En un reciente artículo en el periódico británico The Times, la periodista Martha Gill reivindica una política que deje de vender autenticidad y venda en su lugar competencia. Gill sostiene que la autenticidad es una de las cualidades que más exigimos a los políticos, a pesar de que es un rasgo poco común y de que la política contemporánea gira en torno a la disciplina de partido: el que suena auténtico probablemente es porque ha ido en contra de la línea marcada por su formación. Por eso los líderes populistas se reivindican como auténticos. Su postura rupturista es una enmienda a la totalidad de la política del establishment, que consideran demasiado insincera.
"En nuestra democracia mediática y polarizada es casi una ingenuidad exigir autenticidad"

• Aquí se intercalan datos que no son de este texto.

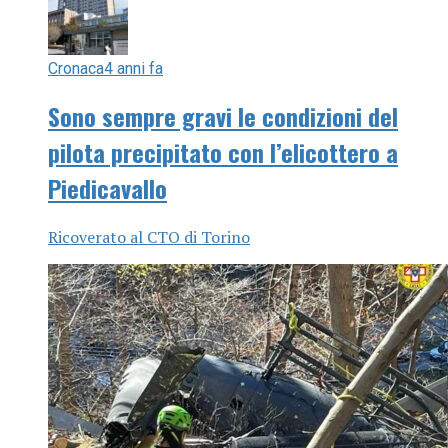
Cronaca
4 anni fa
Sono sempre gravi le condizioni del
pilota precipitato con l’elicottero a
Piedicavallo
Ricoverato al CTO di Torino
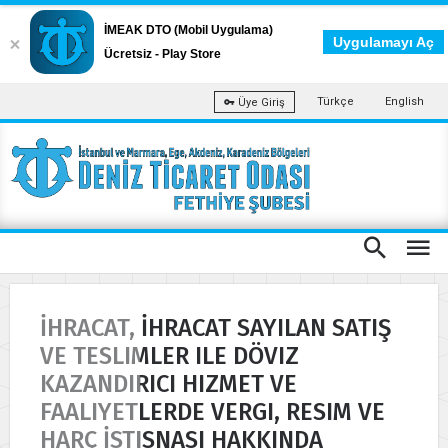
İMEAK DTO (Mobil Uygulama)
Uygulamayı Aç
Ücretsiz - Play Store
Türkçe
English
Üye Giriş
İHRACAT, İHRACAT SAYILAN SATIŞ
VE TESLIMLER ILE DÖVIZ
KAZANDIRICI HIZMET VE
FAALIYETLERDE VERGI, RESIM VE
HARÇ İSTISNASI HAKKINDA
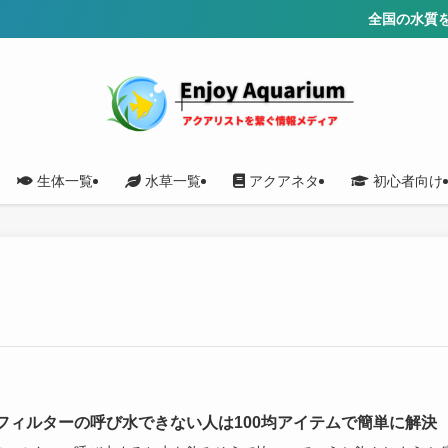
全国の水質を調
生体一覧
水草一覧
アクアネタ
初心者向け
フィルターの呼び水できない人は100均アイテムで簡単に解決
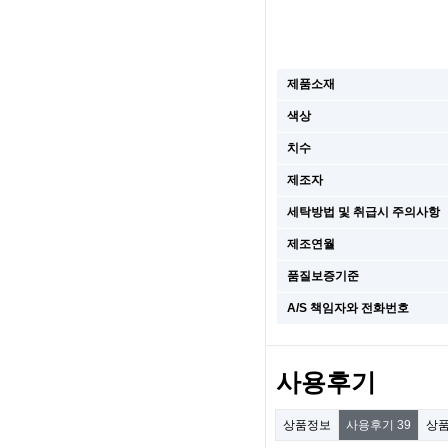
제품소재
색상
치수
제조자
세탁방법 및 취급시 주의사항
제조연월
품질보증기준
A/S 책임자와 전화번호
사용후기
상품정보
사용후기
39
상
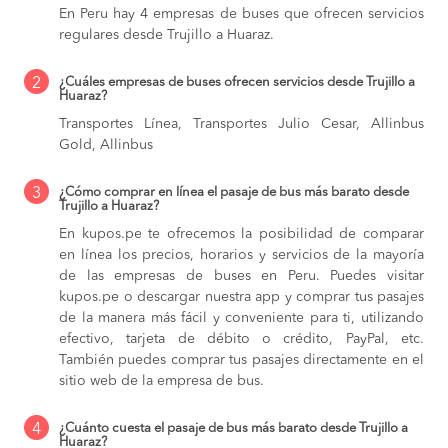
En Peru hay 4 empresas de buses que ofrecen servicios
regulares desde Trujillo a Huaraz.
2
¿Cuáles empresas de buses ofrecen servicios desde Trujillo a
Huaraz?
Transportes Línea, Transportes Julio Cesar, Allinbus
Gold, Allinbus
3
¿Cómo comprar en línea el pasaje de bus más barato desde
Trujillo a Huaraz?
En kupos.pe te ofrecemos la posibilidad de comparar
en línea los precios, horarios y servicios de la mayoría
de las empresas de buses en Peru. Puedes visitar
kupos.pe o descargar nuestra app y comprar tus pasajes
de la manera más fácil y conveniente para ti, utilizando
efectivo, tarjeta de débito o crédito, PayPal, etc.
También puedes comprar tus pasajes directamente en el
sitio web de la empresa de bus.
4
¿Cuánto cuesta el pasaje de bus más barato desde Trujillo a
Huaraz?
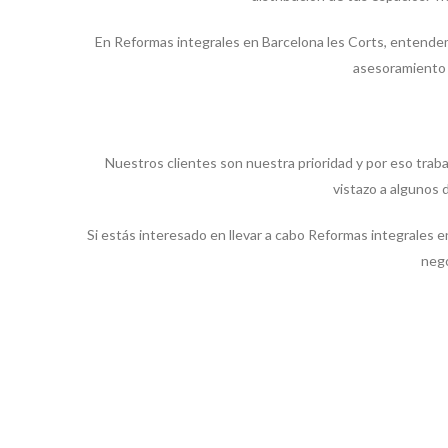
Somos un equipo de profesionales especializados en todo 
distribución de tus espacios. Tra
En Reformas integrales en Barcelona les Corts, entend
asesoramiento 
Nuestros clientes son nuestra prioridad y por eso trab
vistazo a algunos 
Si estás interesado en llevar a cabo Reformas integrales
nego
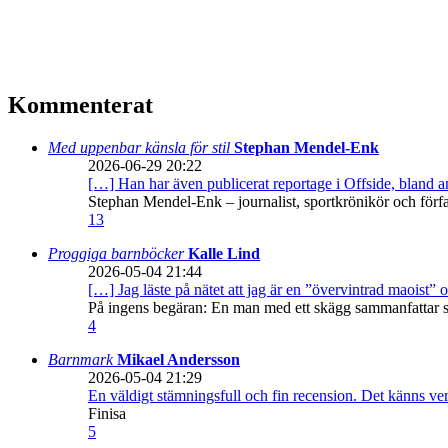
Kommenterat
Med uppenbar känsla för stil
Stephan Mendel-Enk
2026-06-29 20:22
[…] Han har även publicerat reportage i Offside, bland
Stephan Mendel-Enk – journalist, sportkrönikör och förf
13
Proggiga barnböcker
Kalle Lind
2026-05-04 21:44
[…] Jag läste på nätet att jag är en ”övervintrad maoist” o
På ingens begäran: En man med ett skägg sammanfattar sitt
4
Barnmark
Mikael Andersson
2026-05-04 21:29
En väldigt stämningsfull och fin recension. Det känns ve
Finisa
5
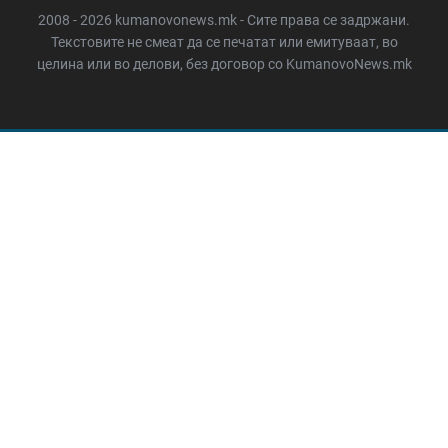
2008 - 2026 kumanovonews.mk - Сите права се задржани.
Текстовите не смеат да се печатат или емитуваат, во
целина или во делови, без договор со KumanovoNews.mk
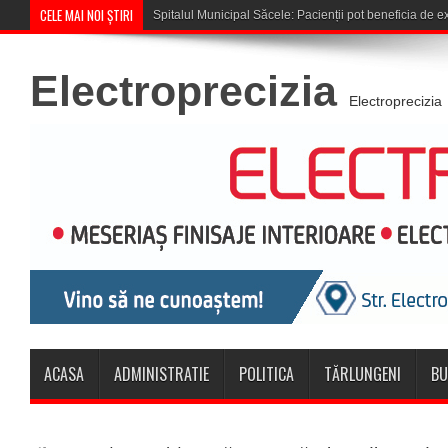
CELE MAI NOI ȘTIRI
Cupa României: CSM Săcele întâlne
Electroprecizia
Electroprecizia
ACASA
ADMINISTRATIE
POLITICA
TĂRLUNGENI
BU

Es casi imposible escapar a la trampa de la autenticidad en política. El que hoy se vende como auténtico suele ser simplemente un bocazas o un showman, a no ser que se trate de un político brillante. Y el político que es acusado de insincero e intenta ser auténtico suele fracasar: cada intento por resultar más cercano acaba demostrando precisamente lo contrario (si no te gustan los niños, no vayas cogiéndolos en brazos durante la campaña; pueden ponerse a llorar y quedas fatal). Le pasó a Hillary Clinton durante su campaña contra Trump y les pasa a todos los políticos elitistas que cogen el transporte público como si estuvieran en el parque de atracciones.
Pero la exigencia de competencia tiene también problemas: la figura del tecnócrata cumplidor resulta muy atractiva y nos acerca a visiones que consideran que el mejor político es el que trata su país como una empresa (al estilo Trump, o incluso Xi Jinping). Lo ideal es un equilibrio muy difícil de alcanzar entre autenticidad y competencia. En nuestra democracia mediática y polarizada es casi una ingenuidad exigir algo así, pero a veces algunos políticos auténticos y competentes se cuelan por las grietas del sistema, aunque hace años que no los veamos.